All of a sudden I was injected with a serum and was knocked out again


----------



## Universe (Mar 10, 2019)

*I got the same treatment and everything went black again*


----------



## Diamond Creator (Mar 10, 2019)

*I wake up two days later and was in a standing position* I was much calmer and happier.


----------



## Universe (Mar 10, 2019)

*I feel pain and energized at the same time*


----------



## Diamond Creator (Mar 10, 2019)

*I was let out of the pod two hours later to get training and get into shape still hooked up to to a machine*


----------



## Universe (Mar 10, 2019)

*I could feel myself getting wheeled out of the room to somewhere else*


----------



## Diamond Creator (Mar 10, 2019)

*I put through a test to see if I could have a super soldier captain position as I had the experience* I passed with flying colors.


----------



## Diamond Creator (Mar 10, 2019)

*I then am released and I went to find my king*


----------



## Universe (Mar 10, 2019)

*they never told you where they were taking me*


----------



## Diamond Creator (Mar 10, 2019)

I’m connected as we had the same serum


----------



## Universe (Mar 10, 2019)

*I am taken into a secret elevator that you’ve never seen before*


----------



## Diamond Creator (Mar 10, 2019)

I find a large elevator that looks sapicious.

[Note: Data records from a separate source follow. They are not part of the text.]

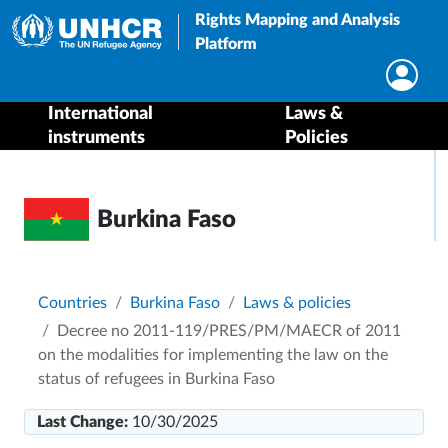
Rights Mapping and Analysis
Platform
International
Laws &
instruments
Policies
Burkina Faso
Breadcrumb
Countries
Burkina Faso
Laws & policies
Decree no 2011-119/PRES/PM/MAECR of 2011
on the modalities for implementing the law on the
status of refugees in Burkina Faso
Last Change:
10/30/2025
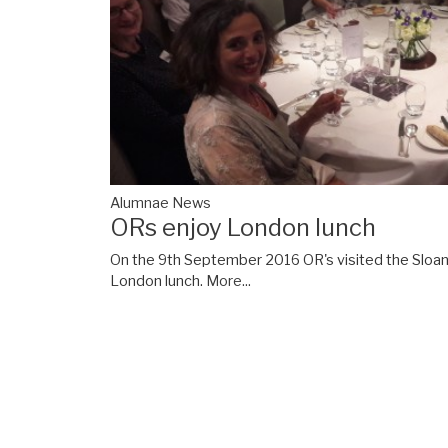
Alumnae News
ORs enjoy London lunch
On the 9th September 2016 OR's visited the Sloane
London lunch.
More...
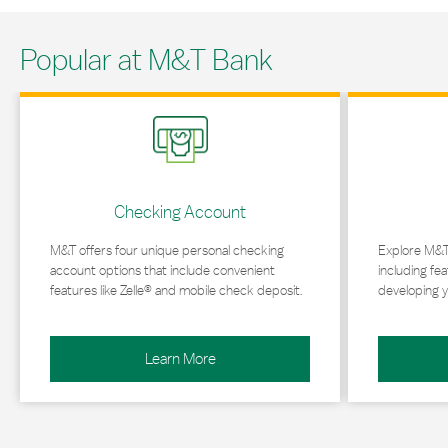
Popular at M&T Bank
Link Opens in New Tab
Link Opens in 
Checking Account
M&T offers four unique personal checking
Explore M&T
account options that include convenient
including fea
features like Zelle® and mobile check deposit.
developing y
Learn More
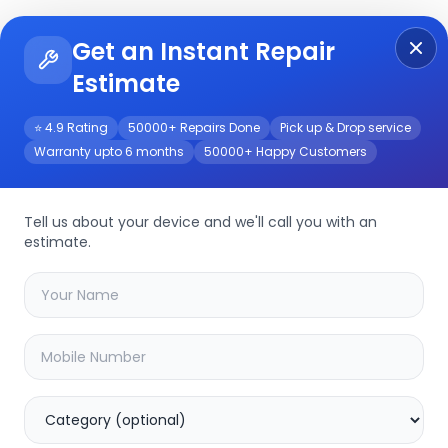
Get an Instant Repair
Re
Get Instant Repair Query
Estimate
⭐ 4.9 Rating
50000+ Repairs Done
Pick up & Drop service
Warranty upto 6 months
50000+ Happy Customers
Tell us about your device and we'll call you with an
estimate.
your
device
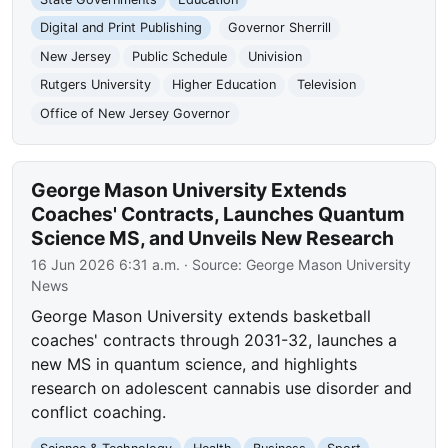
Digital and Print Publishing
Governor Sherrill
New Jersey
Public Schedule
Univision
Rutgers University
Higher Education
Television
Office of New Jersey Governor
George Mason University Extends
Coaches' Contracts, Launches Quantum
Science MS, and Unveils New Research
16 Jun 2026 6:31 a.m.
· Source:
George Mason University
News
George Mason University extends basketball
coaches' contracts through 2031-32, launches a
new MS in quantum science, and highlights
research on adolescent cannabis use disorder and
conflict coaching.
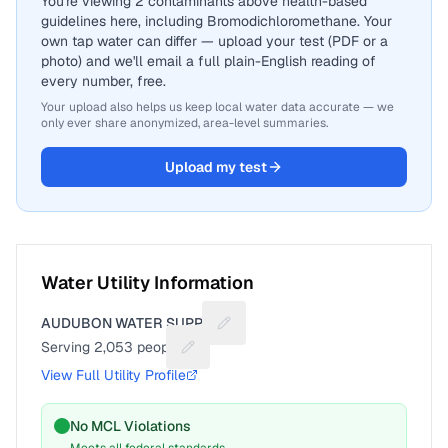
You're viewing 2 contaminants above health-based
guidelines here, including Bromodichloromethane. Your
own tap water can differ — upload your test (PDF or a
photo) and we'll email a full plain-English reading of
every number, free.
Your upload also helps us keep local water data accurate — we
only ever share anonymized, area-level summaries.
Upload my test
Water Utility Information
AUDUBON WATER SUPPLY
Suggest a fix for Utility name
Serving
2,053
people
Suggest a fix for People served
View Full Utility Profile
No MCL Violations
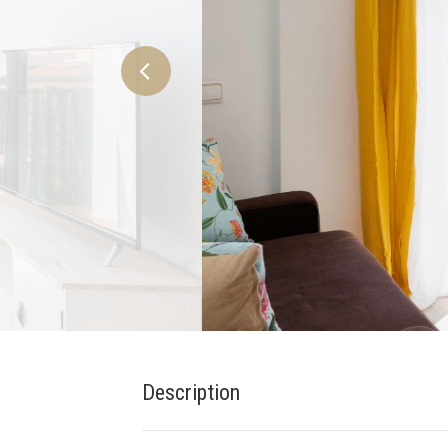
Description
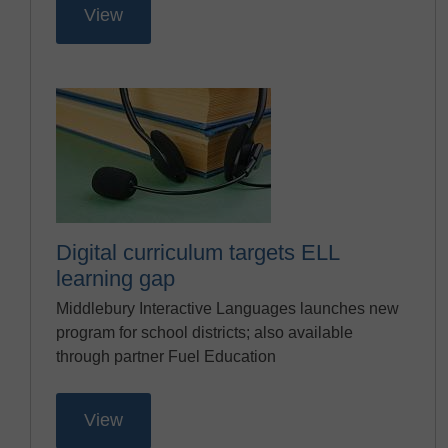
View
Digital curriculum targets ELL
learning gap
Middlebury Interactive Languages launches new
program for school districts; also available
through partner Fuel Education
View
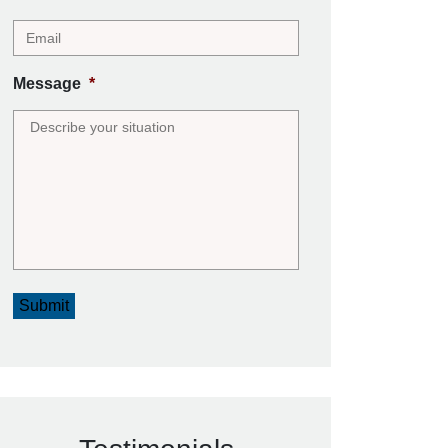
Message
*
Submit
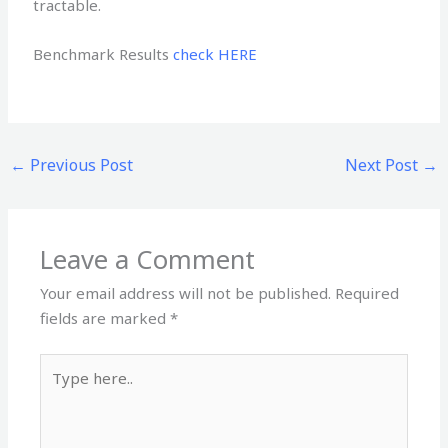
tractable.
Benchmark Results
check HERE
←
Previous Post
Next Post
→
Leave a Comment
Your email address will not be published.
Required
fields are marked
*
Type
here..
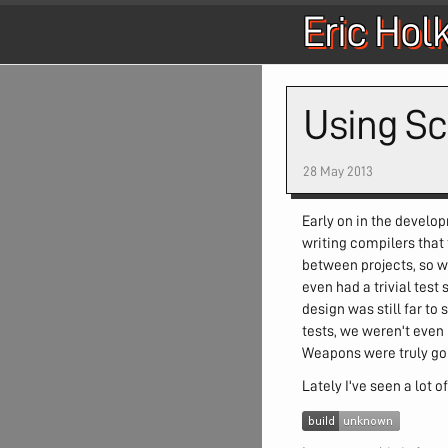
Eric Hol
Using Sc
28 May 2013
Early on in the develo
writing compilers that
between projects, so w
even had a trivial tes
design was still far to
tests, we weren't even
Weapons were truly goin
Lately I've seen a lot 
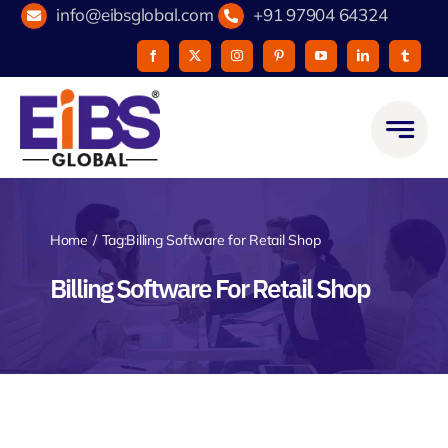
Skip
info@eibsglobal.com
+91 97904 64324
to
content
Home
Tag:
Billing Software for Retail Shop
Billing Software For Retail Shop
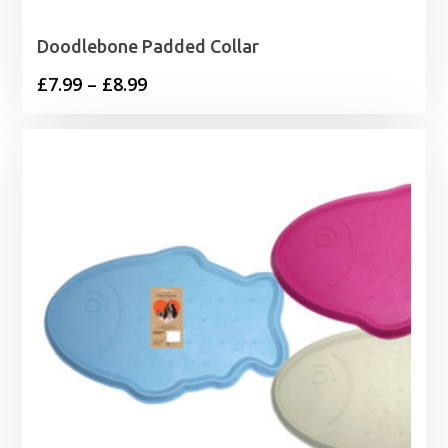
Doodlebone Padded Collar
Price
£
7.99
–
£
8.99
range:
£7.99
through
£8.99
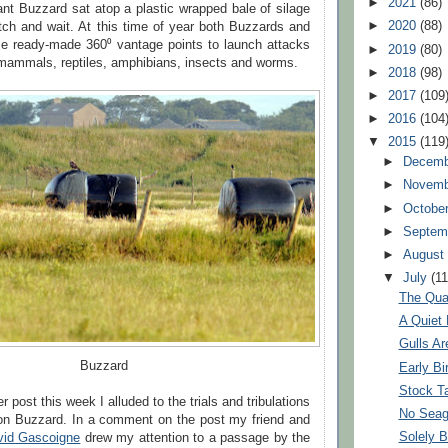
►
2021
(86)
ant Buzzard sat atop a plastic wrapped bale of silage
►
2020
(88)
tch and wait. At this time of year both Buzzards and
se ready-made 360⁰ vantage points to launch attacks
►
2019
(80)
mammals, reptiles, amphibians, insects and worms.
►
2018
(98)
►
2017
(109
►
2016
(104
▼
2015
(119
►
Decem
►
Novem
►
Octobe
►
Septem
►
Augus
▼
July
(11
The Qua
A Quiet
Gulls Ar
Buzzard
Early Bi
Stock T
er post this week I alluded to the trials and tribulations
No Seag
n Buzzard. In a comment on the post my friend and
Solely B
vid Gascoigne
drew my attention to a passage by the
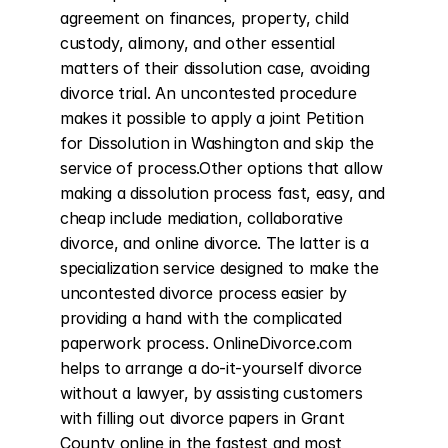
agreement on finances, property, child 
custody, alimony, and other essential 
matters of their dissolution case, avoiding 
divorce trial. An uncontested procedure 
makes it possible to apply a joint Petition 
for Dissolution in Washington and skip the 
service of process.Other options that allow 
making a dissolution process fast, easy, and 
cheap include mediation, collaborative 
divorce, and online divorce. The latter is a 
specialization service designed to make the 
uncontested divorce process easier by 
providing a hand with the complicated 
paperwork process. OnlineDivorce.com 
helps to arrange a do-it-yourself divorce 
without a lawyer, by assisting customers 
with filling out divorce papers in Grant 
County online in the fastest and most 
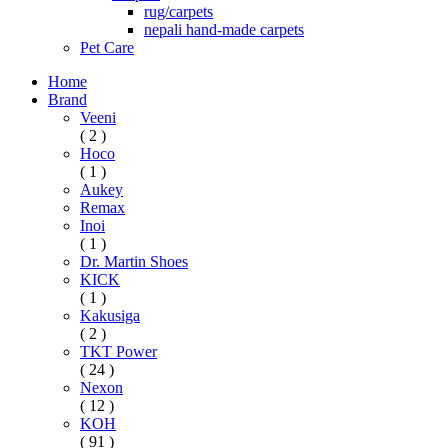
rug/carpets
nepali hand-made carpets
Pet Care
Home
Brand
Veeni
( 2 )
Hoco
( 1 )
Aukey
Remax
Inoi
( 1 )
Dr. Martin Shoes
KICK
( 1 )
Kakusiga
( 2 )
TKT Power
( 24 )
Nexon
( 12 )
KOH
( 91 )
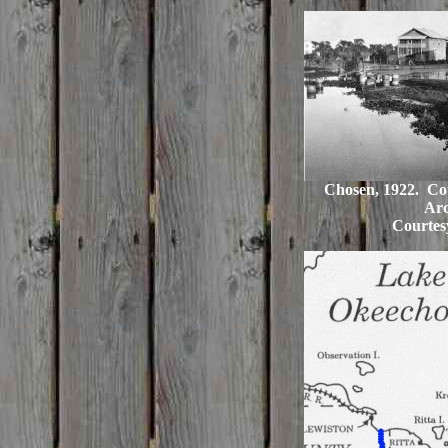
Chosen, 1922. Cou
Arc
Courtes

I took the elevator to the button labeled secret lab


----------



## Universe (Mar 10, 2019)

*I am wheeled into the secret lab and they got a laser and a syringe ready*


----------



## Diamond Creator (Mar 11, 2019)

I find the room and try and stop them from doing the same to my king.


----------



## Universe (Mar 11, 2019)

*They Inject me by using the laser and syringe*


----------



## Kylan Velpa (Mar 16, 2019)

Ah this explains everything I didn't understand in "Fursona Roleplay"


----------



## Universe (Mar 16, 2019)

Hello


----------